A. Latar Belakang Perubahan
Sarekat Dagang Islam Menjadi Sarekat Islam
Haji Samanhudi mendirikan Sarekat Dagang Islam pada tahun
1911 yang beranggotakan para pengusaha batik di kota Surakarta. Tujuan utama
didirikannya Sarekat Dagang Islam adalah untuk memperkuat usaha dalam
menghadapi para pedagang Cina, dengan tujuan
awal untuk menghimpun para pedagang pribumi muslim (khususnya pedagang batik)
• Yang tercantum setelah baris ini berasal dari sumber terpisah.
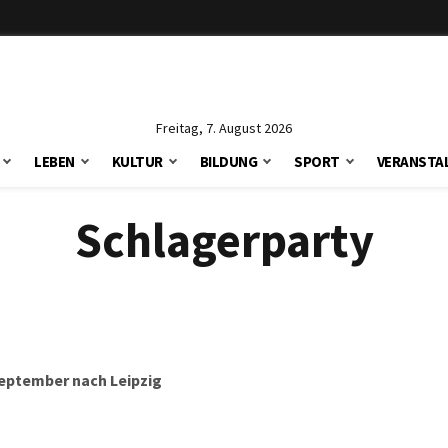
Freitag, 7. August 2026
LEBEN
KULTUR
BILDUNG
SPORT
VERANSTA
Schlagerparty
eptember nach Leipzig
agar dapat bersaing dengan pedagang-pedagang besar orang-orang Cina (Muljana, 2008: 121 Organisasi
Sarekat Dagang Islam (SDI) pada awalnya merupakan perkumpulan
Berdirinya
Sarekat Dagang Islam disambut baik oleh para pengusaha batik yang mengharapkan
dapat membeli bahan batik lebih murah. Meskipun demikian, untuk bergerak secara
sah, Sarekat Dagang Islam harus menyusun anggaran dasarnya untuk disahkan oleh
pemerintah. Untuk menyusun anggaran dasar tersebut. Haji Samanhudi merasa
kurang mampu. Oleh karena itu, dia kemudian mencari bantuan kepada seorang
pelajar Indonesia yang berkerja pada perusahaan di Surabaya. Pelajar yang
dimaksu adalah Cokroaminoto. Kemudian, Haji Samanhudi menghubungi Umar Said
Cokroaminoto. Setelah bertukar pikiran, timbul gagasan dalam diri Umar Said
Cokroaminoto untuk mengubah nama Sarekat Dagang Islam menjadi Sarekat Islam,
atas pertimbangan bahwa perkumpulan itu tidak terbatas sampai pada para
pedagang saja, tetapi juga mempunyai dasar yang lebih luas sehingga orang Islam
yang di luar pedagang dapat menjadi anggota. Gagasan Cokroaminoto diterima baik
oleh Haji Samanhudi. Pada tahun 1912, oleh pimpinannya yang baru Umar Said Cokroaminoto, nama
Serikat Dagang Islam diubah menjadi Sarekat Islam. Hal ini dilakukan agar
organisasi tidak hanya bergerak dalam bidang ekonomi, tapi juga dalam bidang
lain, seperti halnya politik.
Pada tahun 1914 telah berdiri 56
cabang Sarekat Islam dengan pengakuan sebagai badan hukum. Cabang-cabang
tersebut masih berdiri sebagai Sarekat Islam Lokal karena badan pusat tidak
ada. demikianlah pengurus Pusat Sarekat Islam mengajukan permohonan pengakuan
sebagai badan hukum dengan penjelasan bahwa pusat Sarekat Islam tidak mempunyai
anggota perorangan, tetapi anggotanya terdiri dari sarekat-sarekat Islam Lokal.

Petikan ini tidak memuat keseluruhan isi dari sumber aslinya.